Retail investors were looking the other way when they were hit by a bus on Thursday, as shares in Australia’s big four banks were walloped after ANZ said spoiling loans in the struggling resources sector would push its provision for lending losses for the half year to almost $1 billion, followed shortly by Westpac revealing it was being hit by similar problems.
ANZ’s stock price dropped 5.2 per cent, while Westpac plunged 4.6 per cent. The contagion spread to NAB shares, which retreated 3.5 per cent, and Commonwealth Bank, which fell 2.5 per cent.
But big institutional banks and short sellers were ahead of the game, having quietly sold down their holdings in the major Australian banks in the months leading up to the shock warning on lending provisions.
Internationally, the bears had been circling banks for months, pumping up investor concerns of the amount of bad debts to energy companies and emerging markets held by lenders.
The jitters culminated in a global sharemarket rout earlier this year led by a plunge in the world’s biggest banking stocks, pushing the MSCI World Index, which tracks major developed and emerging markets, into bear market territory in February.

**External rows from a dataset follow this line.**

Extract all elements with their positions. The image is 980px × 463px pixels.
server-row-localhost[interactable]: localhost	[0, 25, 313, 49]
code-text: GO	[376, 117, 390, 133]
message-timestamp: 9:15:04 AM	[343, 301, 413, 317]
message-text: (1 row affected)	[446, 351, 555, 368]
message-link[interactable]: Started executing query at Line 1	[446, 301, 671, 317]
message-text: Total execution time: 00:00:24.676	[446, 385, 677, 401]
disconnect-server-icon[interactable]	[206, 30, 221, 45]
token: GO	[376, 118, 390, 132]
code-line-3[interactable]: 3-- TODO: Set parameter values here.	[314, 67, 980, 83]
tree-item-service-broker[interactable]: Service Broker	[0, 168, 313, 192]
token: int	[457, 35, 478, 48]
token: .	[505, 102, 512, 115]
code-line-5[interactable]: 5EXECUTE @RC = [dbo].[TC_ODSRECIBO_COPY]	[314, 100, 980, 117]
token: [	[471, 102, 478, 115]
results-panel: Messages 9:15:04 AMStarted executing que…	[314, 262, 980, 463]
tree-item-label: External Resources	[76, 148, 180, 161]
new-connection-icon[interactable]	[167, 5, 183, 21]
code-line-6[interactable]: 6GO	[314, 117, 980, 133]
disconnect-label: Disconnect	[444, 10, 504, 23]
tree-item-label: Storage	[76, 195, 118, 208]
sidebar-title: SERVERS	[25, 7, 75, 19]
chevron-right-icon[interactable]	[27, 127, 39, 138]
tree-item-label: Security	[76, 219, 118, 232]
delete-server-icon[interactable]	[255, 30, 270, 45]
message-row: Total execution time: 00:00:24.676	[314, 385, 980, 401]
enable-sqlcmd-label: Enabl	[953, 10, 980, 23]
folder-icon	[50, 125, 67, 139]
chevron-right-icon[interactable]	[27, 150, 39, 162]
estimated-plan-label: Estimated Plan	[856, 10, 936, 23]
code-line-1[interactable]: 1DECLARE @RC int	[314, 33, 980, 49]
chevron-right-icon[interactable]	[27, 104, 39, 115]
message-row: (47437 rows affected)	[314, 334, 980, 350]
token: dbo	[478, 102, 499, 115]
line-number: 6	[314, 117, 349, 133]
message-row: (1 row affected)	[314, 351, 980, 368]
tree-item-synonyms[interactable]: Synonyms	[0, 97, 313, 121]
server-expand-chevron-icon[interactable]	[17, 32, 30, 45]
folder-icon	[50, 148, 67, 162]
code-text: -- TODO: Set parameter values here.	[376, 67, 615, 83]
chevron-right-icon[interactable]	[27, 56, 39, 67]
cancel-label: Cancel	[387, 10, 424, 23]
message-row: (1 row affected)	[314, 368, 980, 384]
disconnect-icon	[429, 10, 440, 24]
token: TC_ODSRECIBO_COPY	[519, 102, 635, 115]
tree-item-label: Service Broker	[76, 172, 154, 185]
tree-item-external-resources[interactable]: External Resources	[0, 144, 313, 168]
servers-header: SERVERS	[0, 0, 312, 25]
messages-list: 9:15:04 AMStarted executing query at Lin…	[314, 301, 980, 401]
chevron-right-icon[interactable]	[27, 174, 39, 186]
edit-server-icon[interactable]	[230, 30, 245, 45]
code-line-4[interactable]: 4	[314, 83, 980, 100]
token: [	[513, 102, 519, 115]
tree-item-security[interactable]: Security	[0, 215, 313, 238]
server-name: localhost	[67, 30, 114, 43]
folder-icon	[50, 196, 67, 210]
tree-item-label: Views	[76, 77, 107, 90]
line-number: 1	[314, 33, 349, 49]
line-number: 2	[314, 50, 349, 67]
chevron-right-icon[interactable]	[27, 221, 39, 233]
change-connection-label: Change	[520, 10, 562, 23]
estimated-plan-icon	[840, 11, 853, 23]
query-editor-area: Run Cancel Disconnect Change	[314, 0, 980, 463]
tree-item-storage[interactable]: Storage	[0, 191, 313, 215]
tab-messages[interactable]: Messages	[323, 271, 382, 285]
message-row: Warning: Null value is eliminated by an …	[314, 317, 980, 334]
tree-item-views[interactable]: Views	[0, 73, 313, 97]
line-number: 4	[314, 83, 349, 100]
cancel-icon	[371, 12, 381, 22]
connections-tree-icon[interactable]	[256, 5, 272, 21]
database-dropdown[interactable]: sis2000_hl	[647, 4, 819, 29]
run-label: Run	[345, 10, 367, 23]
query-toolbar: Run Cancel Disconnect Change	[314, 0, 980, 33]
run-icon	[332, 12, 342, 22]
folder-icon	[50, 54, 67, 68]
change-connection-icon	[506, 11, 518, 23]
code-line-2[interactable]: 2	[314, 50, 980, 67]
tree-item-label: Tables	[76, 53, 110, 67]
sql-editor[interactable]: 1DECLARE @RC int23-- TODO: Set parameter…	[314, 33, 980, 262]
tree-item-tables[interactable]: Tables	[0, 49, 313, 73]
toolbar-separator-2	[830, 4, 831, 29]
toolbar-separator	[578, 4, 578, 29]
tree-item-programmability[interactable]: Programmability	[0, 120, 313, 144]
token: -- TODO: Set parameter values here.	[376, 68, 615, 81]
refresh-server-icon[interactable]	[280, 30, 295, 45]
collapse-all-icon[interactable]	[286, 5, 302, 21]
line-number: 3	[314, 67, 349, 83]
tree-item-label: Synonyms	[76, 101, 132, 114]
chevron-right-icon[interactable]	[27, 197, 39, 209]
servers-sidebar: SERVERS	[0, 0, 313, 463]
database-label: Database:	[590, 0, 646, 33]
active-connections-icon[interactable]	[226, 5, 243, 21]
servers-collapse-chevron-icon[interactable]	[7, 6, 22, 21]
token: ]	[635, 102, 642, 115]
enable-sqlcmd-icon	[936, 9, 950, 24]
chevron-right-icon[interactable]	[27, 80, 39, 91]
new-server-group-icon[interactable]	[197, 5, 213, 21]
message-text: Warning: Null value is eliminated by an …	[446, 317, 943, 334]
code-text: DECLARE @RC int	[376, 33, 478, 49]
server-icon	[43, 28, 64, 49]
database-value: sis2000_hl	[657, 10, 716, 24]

However, the local sharemarket bottomed out in February and the major banks then staged a hefty recovery rally, surging around 13 per cent over the month of March against a broader market gain of only about 6 per cent.
The bank rally gathered pace, but analysts warned the cracks in the banks would soon lead to real structural damage.
Respected CLSA banking analyst Brian Johnson told clients after the bounce in February to sell down ANZ and CBA “into the rally”. He said Australian banks were “over-earning”, that they were “undercapitalised”, while funding costs “both wholesale and retail deposit rates seem to be still rising”, putting at risk generous dividend payouts.
Rather than cover their bets against the banks in light of March’s stunning bank rally, Deutsche Bank analyst Andrew Triggs pointed out that short positions in the banks rose to reach a seven-year high.
According to research, the money flowing into the banks during the rally was coming from retail shareholders, trying to catch the rollercoaster on its ascent, at the same time institutions and international investors were selling down their holdings and placing their short bets.
By the start of the week, the average short position in the big four banks was at 2 per cent, up from 1.4 per cent three months ago, and more than double the 0.8 per cent holding this time last year.
ANZ had the highest ratio of short sellers of the big four, at 2.5 per cent of all shares. Mr Johnson had gone in hard and early on ANZ, singling out the lender in early March as having “too many international shareholders, too much financial markets earnings, too much NZ dairy, not enough collective provisioning, too much resources exposure …”
Overseas, the bears had been warning of a bad debt blowout for some time. Deutsche Bank shares had lost two-thirds of their value by February on concerns of its loans to stressed oil and gas companies in emerging markets.
Last week, Macquarie analysts warned souring energy and mining loans were a threat to CBA and ANZ much more than their peers.
ANZ has the largest total institutional lending exposure, at some $95bn, while its peers have exposure in the mid-$50bn range. ANZ and CBA each have about $20bn in resource exposure, against $12bn to $15bn for NAB and Westpac.